*The records*:
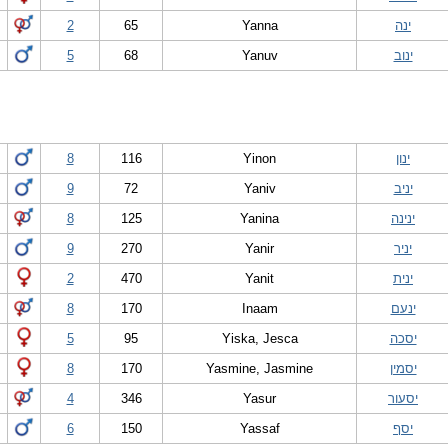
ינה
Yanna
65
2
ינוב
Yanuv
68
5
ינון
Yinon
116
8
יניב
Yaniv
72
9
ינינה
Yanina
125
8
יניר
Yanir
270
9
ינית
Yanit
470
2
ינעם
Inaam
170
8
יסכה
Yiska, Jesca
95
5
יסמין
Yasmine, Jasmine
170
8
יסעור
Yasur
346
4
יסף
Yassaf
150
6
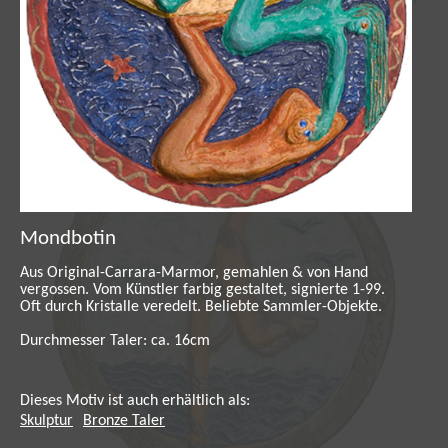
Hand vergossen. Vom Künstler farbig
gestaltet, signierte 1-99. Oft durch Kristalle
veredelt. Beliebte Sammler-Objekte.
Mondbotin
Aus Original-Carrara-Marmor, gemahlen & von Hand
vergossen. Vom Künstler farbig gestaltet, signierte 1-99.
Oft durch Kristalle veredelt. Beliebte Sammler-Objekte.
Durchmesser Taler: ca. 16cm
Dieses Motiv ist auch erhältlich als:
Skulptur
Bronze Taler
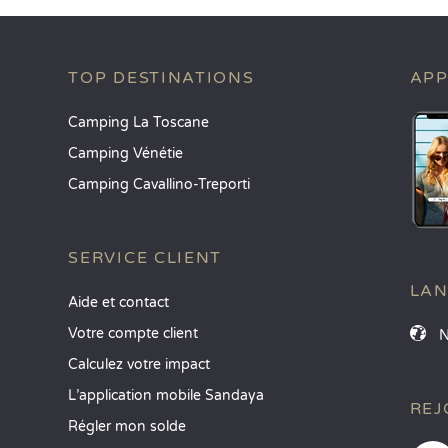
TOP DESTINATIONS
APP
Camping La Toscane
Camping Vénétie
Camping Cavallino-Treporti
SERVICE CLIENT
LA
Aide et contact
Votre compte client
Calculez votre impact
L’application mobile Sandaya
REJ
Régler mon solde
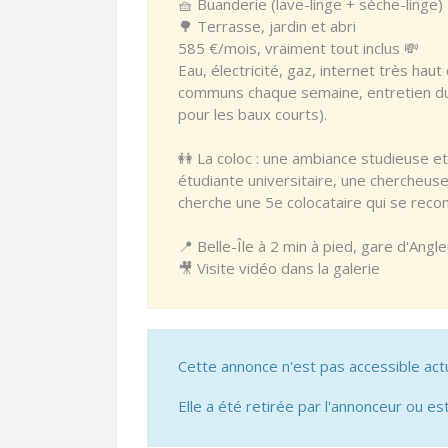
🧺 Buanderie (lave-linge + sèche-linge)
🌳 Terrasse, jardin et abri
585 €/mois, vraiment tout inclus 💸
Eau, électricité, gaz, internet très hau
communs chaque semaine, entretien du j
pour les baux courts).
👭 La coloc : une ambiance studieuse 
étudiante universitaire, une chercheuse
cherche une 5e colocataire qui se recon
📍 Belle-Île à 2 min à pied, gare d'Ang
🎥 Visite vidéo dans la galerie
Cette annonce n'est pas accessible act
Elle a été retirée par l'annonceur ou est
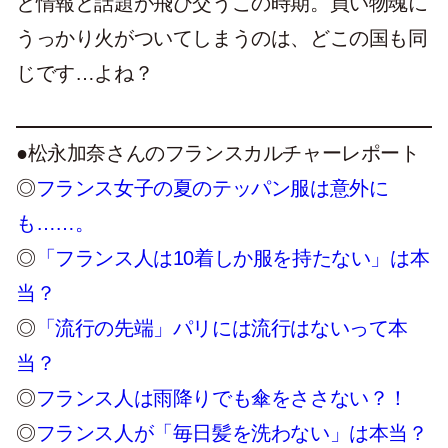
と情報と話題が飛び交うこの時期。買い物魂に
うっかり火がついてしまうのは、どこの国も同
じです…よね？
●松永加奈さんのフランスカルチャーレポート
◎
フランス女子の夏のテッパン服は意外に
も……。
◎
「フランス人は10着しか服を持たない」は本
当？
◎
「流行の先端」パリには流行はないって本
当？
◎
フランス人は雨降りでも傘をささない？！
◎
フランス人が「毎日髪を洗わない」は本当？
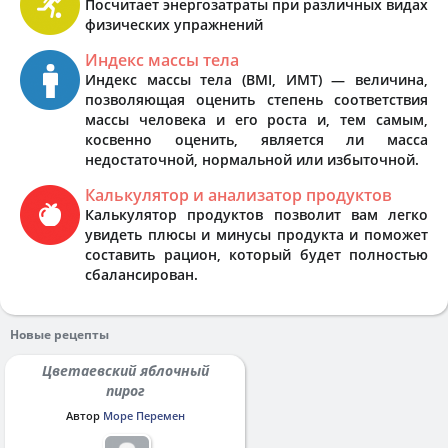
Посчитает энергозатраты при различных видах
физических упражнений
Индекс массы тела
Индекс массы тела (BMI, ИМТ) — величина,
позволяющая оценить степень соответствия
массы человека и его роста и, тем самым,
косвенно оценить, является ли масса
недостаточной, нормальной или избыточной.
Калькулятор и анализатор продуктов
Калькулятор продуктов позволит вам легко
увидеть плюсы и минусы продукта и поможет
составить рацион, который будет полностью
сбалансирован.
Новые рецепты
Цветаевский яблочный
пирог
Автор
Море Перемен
--
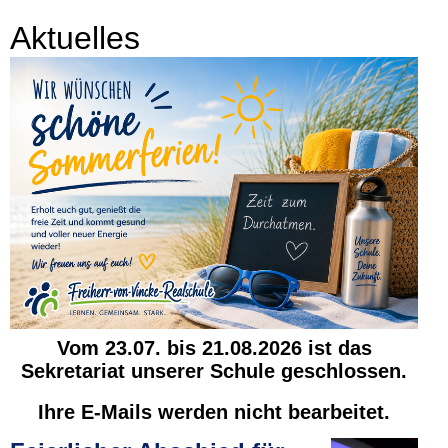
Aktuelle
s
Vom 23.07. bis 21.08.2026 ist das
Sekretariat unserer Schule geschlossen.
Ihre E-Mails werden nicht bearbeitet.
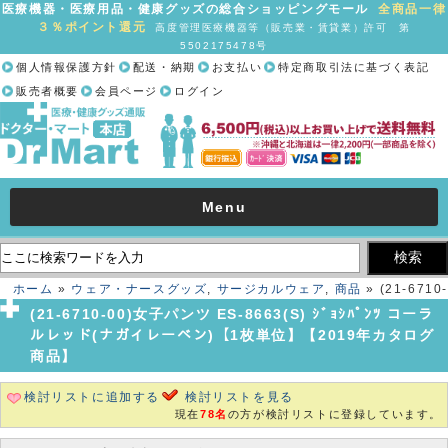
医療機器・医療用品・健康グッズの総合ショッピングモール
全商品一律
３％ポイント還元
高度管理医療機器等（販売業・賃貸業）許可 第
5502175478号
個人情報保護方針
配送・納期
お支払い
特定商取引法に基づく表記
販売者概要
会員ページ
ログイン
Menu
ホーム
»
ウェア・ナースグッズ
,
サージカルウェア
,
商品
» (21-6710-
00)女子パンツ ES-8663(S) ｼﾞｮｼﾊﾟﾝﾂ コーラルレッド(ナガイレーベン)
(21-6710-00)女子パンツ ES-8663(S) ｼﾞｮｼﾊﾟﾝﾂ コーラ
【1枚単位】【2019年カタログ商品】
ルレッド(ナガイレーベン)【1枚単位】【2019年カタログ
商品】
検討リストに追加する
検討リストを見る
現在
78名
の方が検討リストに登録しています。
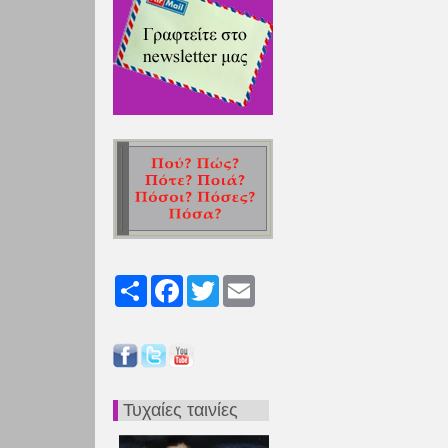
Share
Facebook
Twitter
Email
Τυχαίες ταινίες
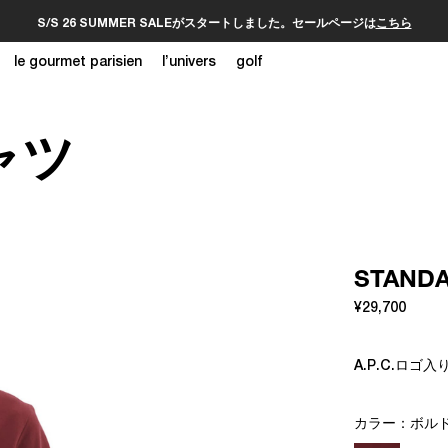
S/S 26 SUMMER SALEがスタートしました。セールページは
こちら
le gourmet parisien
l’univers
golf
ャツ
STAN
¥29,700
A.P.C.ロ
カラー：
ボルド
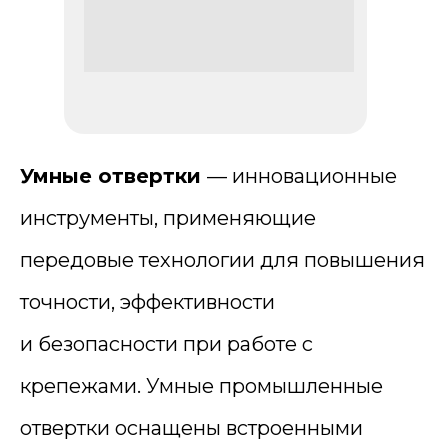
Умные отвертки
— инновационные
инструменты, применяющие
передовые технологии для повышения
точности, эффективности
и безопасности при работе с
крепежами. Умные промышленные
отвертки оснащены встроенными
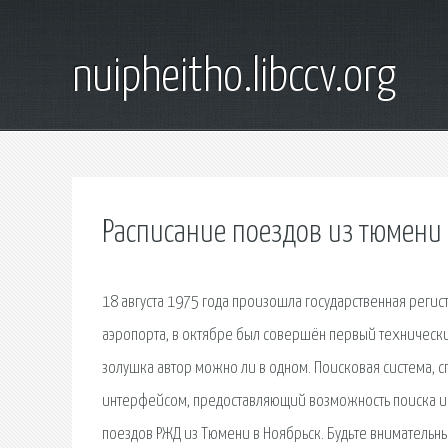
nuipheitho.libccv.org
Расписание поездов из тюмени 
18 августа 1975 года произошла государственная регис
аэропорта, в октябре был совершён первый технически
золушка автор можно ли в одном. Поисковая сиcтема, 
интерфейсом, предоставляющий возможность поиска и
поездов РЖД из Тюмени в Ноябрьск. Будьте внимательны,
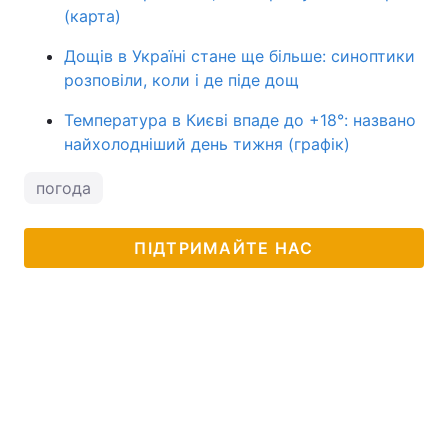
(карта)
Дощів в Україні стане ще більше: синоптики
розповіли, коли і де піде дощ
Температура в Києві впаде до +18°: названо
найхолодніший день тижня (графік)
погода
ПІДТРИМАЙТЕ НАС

*What to do*: Retype exactly the lines of the data above that fall between the line with "позволяющая оценить степень соответствия" and the line with "Море Перемен", inclusive, and add nothing.

*Output of the task*:
позволяющая оценить степень соответствия
массы человека и его роста и, тем самым,
косвенно оценить, является ли масса
недостаточной, нормальной или избыточной.
Калькулятор и анализатор продуктов
Калькулятор продуктов позволит вам легко
увидеть плюсы и минусы продукта и поможет
составить рацион, который будет полностью
сбалансирован.
Новые рецепты
Цветаевский яблочный
пирог
Автор
Море Перемен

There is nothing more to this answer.